Justitia soll bekanntlich blind am Werke sein –
also Urteile fällen ohne Ansehen der Person. Die
Bundesverfassungsrichter haben gestern eine andere Art von Blindheit
moniert: Zahlreiche Strafrichter haben demnach nicht recht zur
Kenntnis genommen, was im Verständigungsgesetz aus dem Jahr 2009 drin
steht. Es geht darin um den sogenannten Deal, also eine Absprache
zwischen Richter, Staatsanwalt und Verteidiger zum Zwecke der
Verfahrensverkürzung. Die Faustformel lautet: Geständnis des
Angeklagten = mildere Strafe = kurzer Prozess.

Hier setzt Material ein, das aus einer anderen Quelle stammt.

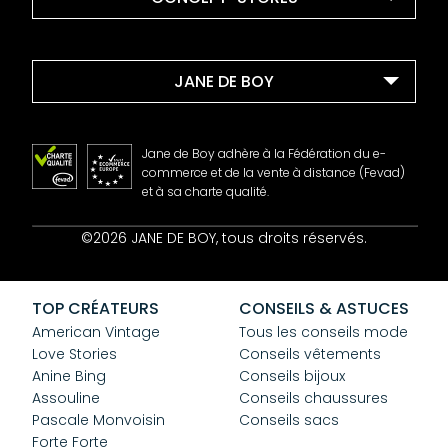
JANE DE BOY
Jane de Boy adhère à la Fédération du e-
commerce et de la vente à distance (Fevad)
et à sa charte qualité.
Contact
©2026 JANE DE BOY, tous droits réservés.
Mentions Légales
CGV
Confidentialité
TOP CRÉATEURS
CONSEILS & ASTUCES
Cookies
American Vintage
Tous les conseils mode
Love Stories
Conseils vêtements
Anine Bing
Conseils bijoux
Assouline
Conseils chaussures
Pascale Monvoisin
Conseils sacs
Forte Forte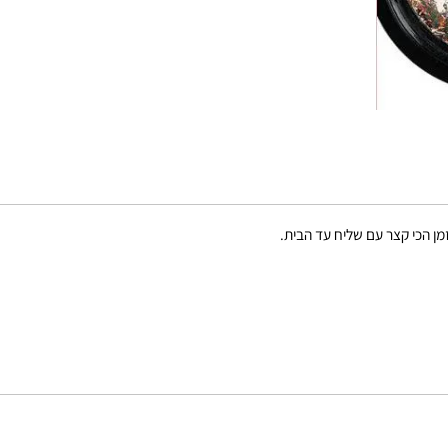
קצר עם שליח עד הבית.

Allerdings: Der Gesetzgeber hat dabei nicht an windige Geschäfte
zwischen Tür und Angel, nicht an informelle Mauscheleien gedacht,
sondern an ein geordnetes Verfahren. Ohne Transparenz, Dokumentation
und umfassende Belehrung des Angeklagten sind die Absprachen
verfassungswidrig, so der klare Befund aus Karlsruhe. Den
Strafrichtern wird außerdem aufgetragen, Sachverhalte genauso
aufzuklären, wie das in einem normalen Verfahren ohne Absprache
geboten ist.
Das Urteil ist eine klare Richterschelte. Ganz offensichtlich sind
auch die Damen und Herren in den schwarzen Roben nicht vor
Schlendrian gefeit, wenn sie ihre Urteile sprechen. Den Anklägern,
also den Staatsanwälten, kommt künftig eine wichtige Kontrollfunktion
zu. Gut so.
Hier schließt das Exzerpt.